*** DATA IN THIS EXERCISE Section Begins ***

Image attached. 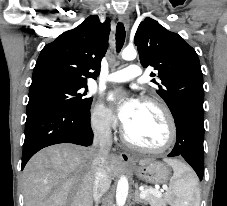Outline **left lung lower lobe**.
I'll return each instance as SVG.
<instances>
[{"instance_id": "obj_1", "label": "left lung lower lobe", "mask_w": 227, "mask_h": 206, "mask_svg": "<svg viewBox=\"0 0 227 206\" xmlns=\"http://www.w3.org/2000/svg\"><path fill=\"white\" fill-rule=\"evenodd\" d=\"M177 140L168 155L182 156L195 170L200 180L204 172V111L202 107L185 106L173 116Z\"/></svg>"}]
</instances>
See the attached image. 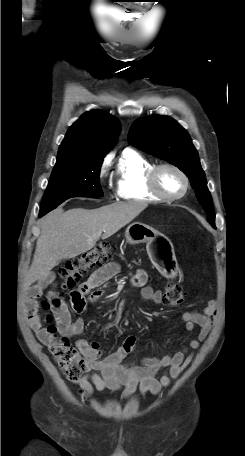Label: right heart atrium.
<instances>
[{"mask_svg":"<svg viewBox=\"0 0 245 456\" xmlns=\"http://www.w3.org/2000/svg\"><path fill=\"white\" fill-rule=\"evenodd\" d=\"M106 168H107V162L104 161L103 164L101 165L100 167V170H99V176L100 177H103L106 173Z\"/></svg>","mask_w":245,"mask_h":456,"instance_id":"obj_1","label":"right heart atrium"}]
</instances>
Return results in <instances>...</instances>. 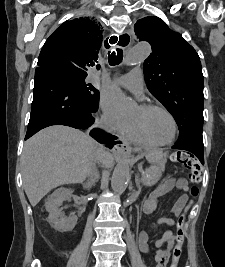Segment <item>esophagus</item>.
Wrapping results in <instances>:
<instances>
[{"mask_svg": "<svg viewBox=\"0 0 225 267\" xmlns=\"http://www.w3.org/2000/svg\"><path fill=\"white\" fill-rule=\"evenodd\" d=\"M113 36H116L117 38H118V40H117V45L119 46V47H121V48H123V49H126L127 47H129V45L131 44V36H130V34L128 33V32H123L120 36L119 35H116V34H113V35H111L110 37H109V40H108V43L111 45L112 43L111 42H113ZM122 36H124L123 37V42H122V45H120L119 44V40L121 39V37ZM128 37H129V39H128ZM129 152V145H128V143L127 142H125L124 140H122L121 142H120V144L119 145H117L115 148H114V150H113V153L115 154V155H124V154H126V153H128Z\"/></svg>", "mask_w": 225, "mask_h": 267, "instance_id": "34e87169", "label": "esophagus"}]
</instances>
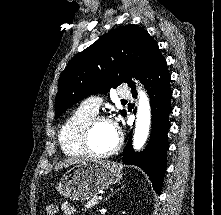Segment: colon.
Returning <instances> with one entry per match:
<instances>
[{
	"instance_id": "5ec220e1",
	"label": "colon",
	"mask_w": 221,
	"mask_h": 215,
	"mask_svg": "<svg viewBox=\"0 0 221 215\" xmlns=\"http://www.w3.org/2000/svg\"><path fill=\"white\" fill-rule=\"evenodd\" d=\"M45 214L46 215H55L56 214V207L53 204H48L45 206Z\"/></svg>"
}]
</instances>
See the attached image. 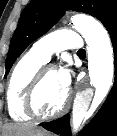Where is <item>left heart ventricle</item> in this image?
Masks as SVG:
<instances>
[{
  "mask_svg": "<svg viewBox=\"0 0 117 136\" xmlns=\"http://www.w3.org/2000/svg\"><path fill=\"white\" fill-rule=\"evenodd\" d=\"M67 92L60 84L57 71L47 73L37 93V108L42 114H50L63 104Z\"/></svg>",
  "mask_w": 117,
  "mask_h": 136,
  "instance_id": "obj_1",
  "label": "left heart ventricle"
}]
</instances>
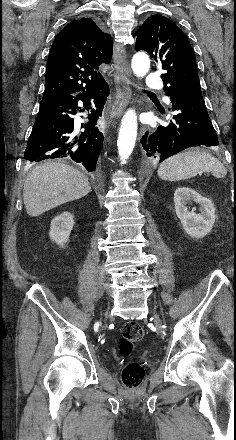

*** DATA IN THIS EXERCISE Section Ends ***

> **REQUIRED ACTION**: Write out each line above that contains the word "http".

> **SOLUTION TO THE PROBLEM**:
[{"instance_id": "obj_1", "label": "left lung lower lobe", "mask_w": 227, "mask_h": 206, "mask_svg": "<svg viewBox=\"0 0 227 206\" xmlns=\"http://www.w3.org/2000/svg\"><path fill=\"white\" fill-rule=\"evenodd\" d=\"M177 140L168 155L182 156L195 170L200 180L204 172V111L202 107L185 106L173 116Z\"/></svg>"}]
[{"mask_svg":"<svg viewBox=\"0 0 245 456\" xmlns=\"http://www.w3.org/2000/svg\"><path fill=\"white\" fill-rule=\"evenodd\" d=\"M106 168H107V162L104 161L103 164L101 165L100 167V170H99V176L100 177H103L106 173Z\"/></svg>","mask_w":245,"mask_h":456,"instance_id":"obj_1","label":"right heart atrium"}]
[{"mask_svg": "<svg viewBox=\"0 0 225 267\" xmlns=\"http://www.w3.org/2000/svg\"><path fill=\"white\" fill-rule=\"evenodd\" d=\"M113 36H116L117 38H118V40H117V45L119 46V47H121V48H123V49H126L127 47H129V45L131 44V36H130V34L128 33V32H123L120 36L119 35H116V34H113V35H111L110 37H109V40H108V43L111 45L112 43L111 42H113ZM122 36H124L123 37V42H122V45H120L119 44V40L121 39V37ZM128 37H129V39H128ZM129 152V145H128V143L127 142H125L124 140H122L121 142H120V144L119 145H117L115 148H114V150H113V153L115 154V155H124V154H126V153H128Z\"/></svg>", "mask_w": 225, "mask_h": 267, "instance_id": "34e87169", "label": "esophagus"}]
	"mask_svg": "<svg viewBox=\"0 0 221 215\" xmlns=\"http://www.w3.org/2000/svg\"><path fill=\"white\" fill-rule=\"evenodd\" d=\"M45 214L46 215H55L56 214V207L53 204H48L45 206Z\"/></svg>"
  "mask_svg": "<svg viewBox=\"0 0 117 136\" xmlns=\"http://www.w3.org/2000/svg\"><path fill=\"white\" fill-rule=\"evenodd\" d=\"M67 92L60 84L57 71L47 73L37 93V108L42 114H50L63 104Z\"/></svg>",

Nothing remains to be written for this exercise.